Abstract

Abstract Background: Hypertension is one of the major cardiovascular risk factor that may result in heart failure. Two-D transthoracic echocardiography (2-D TTE) recognizes reduction in left ventricular systolic function in late stages of the disease course, so early detection is of paramount importance. Objective: Our study intended to evaluate feasibility of speckle-tracking echocardiography (STE) to provide additional perceptions for early detection of hypertension induced left ventricular systolic dysfunction. Patient and Methods: We enrolled 40 hypertensive patients, 21 women (52.5%) their mean age was 54.55±9 years and 20 normotensive age and gender matched control individuals (10 women, their mean age was 53.20±12.06 years).

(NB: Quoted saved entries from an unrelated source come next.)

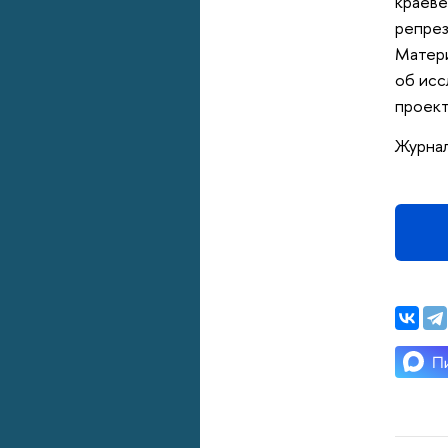
краеве
репрез
Матери
об исс
проект
Журнал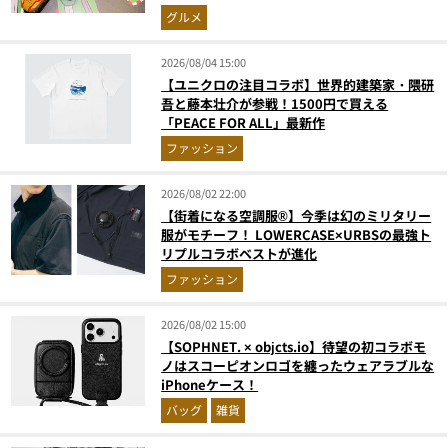
奮間違いなし
グルメ
2026/08/04 15:00
【ユニクロの注目コラボ】世界的建築家・隈研
吾と藤本壮介が参戦！1500円で買える
「PEACE FOR ALL」最新作
ファッション
2026/08/02 22:00
【街着になる空調服®】今季は幻のミリタリー
服がモチーフ！ LOWERCASE×URBSの最強ト
リプルコラボベストが進化
ファッション
2026/08/02 15:00
【SOPHNET. × objcts.io】待望の初コラボモ
ノはスコーピオンロゴを纏ったウェアラブルな
iPhoneケース！
バッグ
雑貨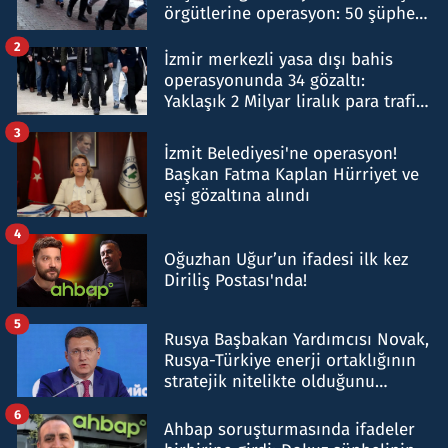
örgütlerine operasyon: 50 şüpheli
hakkında gözaltı kararı
2
İzmir merkezli yasa dışı bahis
operasyonunda 34 gözaltı:
Yaklaşık 2 Milyar liralık para trafiği
tespit edildi
3
İzmit Belediyesi'ne operasyon!
Başkan Fatma Kaplan Hürriyet ve
eşi gözaltına alındı
4
Oğuzhan Uğur’un ifadesi ilk kez
Diriliş Postası'nda!
5
Rusya Başbakan Yardımcısı Novak,
Rusya-Türkiye enerji ortaklığının
stratejik nitelikte olduğunu
belirtti
6
Ahbap soruşturmasında ifadeler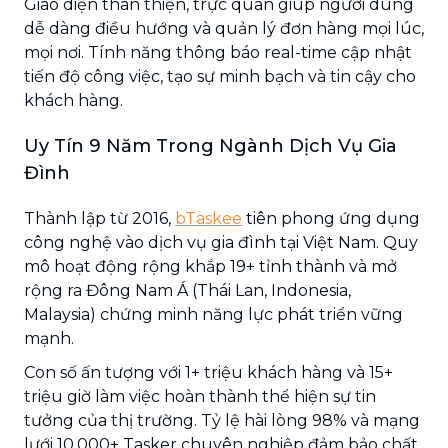
Giao diện thân thiện, trực quan giúp người dùng
dễ dàng điều hướng và quản lý đơn hàng mọi lúc,
mọi nơi. Tính năng thông báo real-time cập nhật
tiến độ công việc, tạo sự minh bạch và tin cậy cho
khách hàng.
Uy Tín 9 Năm Trong Ngành Dịch Vụ Gia
Đình
Thành lập từ 2016,
bTaskee
tiên phong ứng dụng
công nghệ vào dịch vụ gia đình tại Việt Nam. Quy
mô hoạt động rộng khắp 19+ tỉnh thành và mở
rộng ra Đông Nam Á (Thái Lan, Indonesia,
Malaysia) chứng minh năng lực phát triển vững
mạnh.
Con số ấn tượng với 1+ triệu khách hàng và 15+
triệu giờ làm việc hoàn thành thể hiện sự tin
tưởng của thị trường. Tỷ lệ hài lòng 98% và mạng
lưới 10.000+ Tasker chuyên nghiệp đảm bảo chất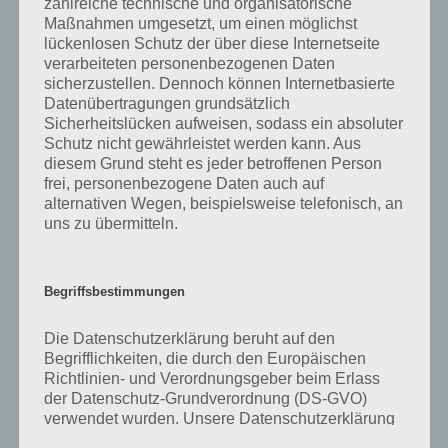
zahlreiche technische und organisatorische
gibt es dazu zu wissen? Passt das Wort auch zu Die Welt der Musik?
Maßnahmen umgesetzt, um einen möglichst
Zu bestimmten Lösungen präsentieren wir daher auch immer eine
lückenlosen Schutz der über diese Internetseite
kurze Begriffserklärung!
verarbeiteten personenbezogenen Daten
sicherzustellen. Dennoch können Internetbasierte
Zu Melodie haben wir zunächst keine weiteren Informationen parat!
Datenübertragungen grundsätzlich
Sicherheitslücken aufweisen, sodass ein absoluter
Schutz nicht gewährleistet werden kann. Aus
diesem Grund steht es jeder betroffenen Person
frei, personenbezogene Daten auch auf
Auf WhatsApp teilen
Teilen auf Facebook
alternativen Wegen, beispielsweise telefonisch, an
uns zu übermitteln.
Tweet auf Twitter
Begriffsbestimmungen
Mehr Artikel hier auf Touchportal
Die Datenschutzerklärung beruht auf den
Begrifflichkeiten, die durch den Europäischen
Richtlinien- und Verordnungsgeber beim Erlass
der Datenschutz-Grundverordnung (DS-GVO)
verwendet wurden. Unsere Datenschutzerklärung
soll sowohl für die Öffentlichkeit als auch für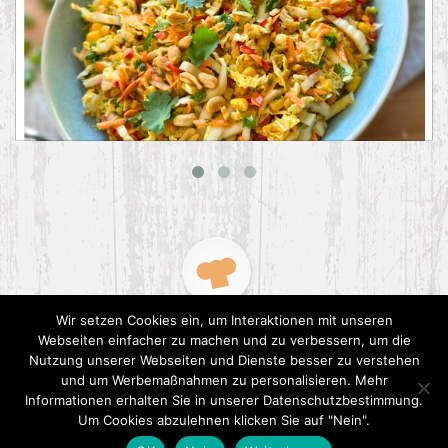
Asiatischer Chinakohl-Salat
Wir setzen Cookies ein, um Interaktionen mit unseren
Webseiten einfacher zu machen und zu verbessern, um die
Nutzung unserer Webseiten und Dienste besser zu verstehen
und um Werbemaßnahmen zu personalisieren. Mehr
Informationen erhalten Sie in unserer Datenschutzbestimmung.
2015 CookPress. All right reserved.
Datenschutz
Um Cookies abzulehnen klicken Sie auf "Nein".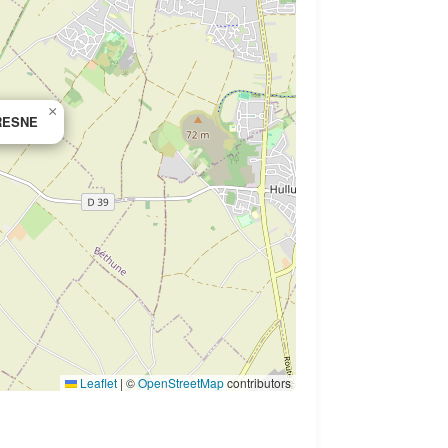
×
RESNE
Leaflet
|
©
OpenStreetMap
contributors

All had normal left ventricular systolic function by 2-D TTE. STE performed at rest and low dose dobutamine. Patients with significant ischemic or valvular heart disease as well as atrial fibrillation, conduction abnormalities and diabetes excluded. Results: Systolic blood pressure was significantly higher in the hypertensive group patients (138.50±10.27 mmHg vs. 120.50±7.76 mmHg, respectively; P = <0.001). Compared to control group, hypertensive patients experienced significantly impaired global longitudinal STE at rest (-18.08±1.63% versus 20.50±1.52% respectively; P<0.001) and at low-dose dobutamine (-19.11±1.75% versus 22.61±1.88% respectively; P<0.008). Conclusion: Speckle tracking echocardiography increases the sensitivity in detecting subclinical cardiac involvement in early stages of hypertension compared to conventional 2-D echocardiography.